> [WHAT TO PRODUCE] For each line below that holds "côté", return the line as it stands.

#### PROVIDED DATA ####

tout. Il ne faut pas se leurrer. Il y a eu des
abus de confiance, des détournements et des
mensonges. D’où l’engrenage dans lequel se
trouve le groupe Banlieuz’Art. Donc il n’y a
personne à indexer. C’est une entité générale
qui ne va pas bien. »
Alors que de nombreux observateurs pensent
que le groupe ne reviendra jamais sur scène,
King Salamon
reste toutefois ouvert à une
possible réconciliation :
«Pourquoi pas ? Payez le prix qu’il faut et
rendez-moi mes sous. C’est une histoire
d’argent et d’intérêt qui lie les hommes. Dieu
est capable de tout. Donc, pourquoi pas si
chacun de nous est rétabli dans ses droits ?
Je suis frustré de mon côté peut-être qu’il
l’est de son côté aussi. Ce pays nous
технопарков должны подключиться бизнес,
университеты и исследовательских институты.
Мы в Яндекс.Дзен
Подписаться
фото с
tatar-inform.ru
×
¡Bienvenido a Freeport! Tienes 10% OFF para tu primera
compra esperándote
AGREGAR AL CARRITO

####
#### PROVIDED DATA ####

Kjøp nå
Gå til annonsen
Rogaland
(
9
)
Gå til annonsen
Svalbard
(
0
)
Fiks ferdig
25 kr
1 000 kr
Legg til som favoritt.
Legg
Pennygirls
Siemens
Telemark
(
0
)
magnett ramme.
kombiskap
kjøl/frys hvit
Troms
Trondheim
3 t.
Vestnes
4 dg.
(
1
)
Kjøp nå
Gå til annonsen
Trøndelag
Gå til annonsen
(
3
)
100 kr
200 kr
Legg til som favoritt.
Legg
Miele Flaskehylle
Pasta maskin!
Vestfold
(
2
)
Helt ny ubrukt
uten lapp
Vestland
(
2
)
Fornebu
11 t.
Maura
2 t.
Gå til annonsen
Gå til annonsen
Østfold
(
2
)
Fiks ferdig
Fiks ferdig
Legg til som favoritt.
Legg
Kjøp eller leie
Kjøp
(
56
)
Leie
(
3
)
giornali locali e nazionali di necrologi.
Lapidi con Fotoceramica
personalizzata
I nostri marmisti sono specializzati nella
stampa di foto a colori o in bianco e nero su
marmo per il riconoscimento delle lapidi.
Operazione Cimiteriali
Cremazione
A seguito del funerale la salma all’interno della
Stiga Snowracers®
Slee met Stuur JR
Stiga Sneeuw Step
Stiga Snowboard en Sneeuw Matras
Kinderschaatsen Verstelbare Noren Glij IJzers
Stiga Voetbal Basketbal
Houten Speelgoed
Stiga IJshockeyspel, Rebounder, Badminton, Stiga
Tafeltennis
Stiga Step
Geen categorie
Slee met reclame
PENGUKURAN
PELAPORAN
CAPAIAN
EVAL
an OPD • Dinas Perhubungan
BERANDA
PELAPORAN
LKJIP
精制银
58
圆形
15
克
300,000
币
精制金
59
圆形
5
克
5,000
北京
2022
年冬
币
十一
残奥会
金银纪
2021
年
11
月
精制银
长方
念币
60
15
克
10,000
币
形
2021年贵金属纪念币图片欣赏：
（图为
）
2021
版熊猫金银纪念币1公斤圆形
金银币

####

> [WRITTEN RESPONSE]
Je suis frustré de mon côté peut-être qu’il
l’est de son côté aussi. Ce pays nous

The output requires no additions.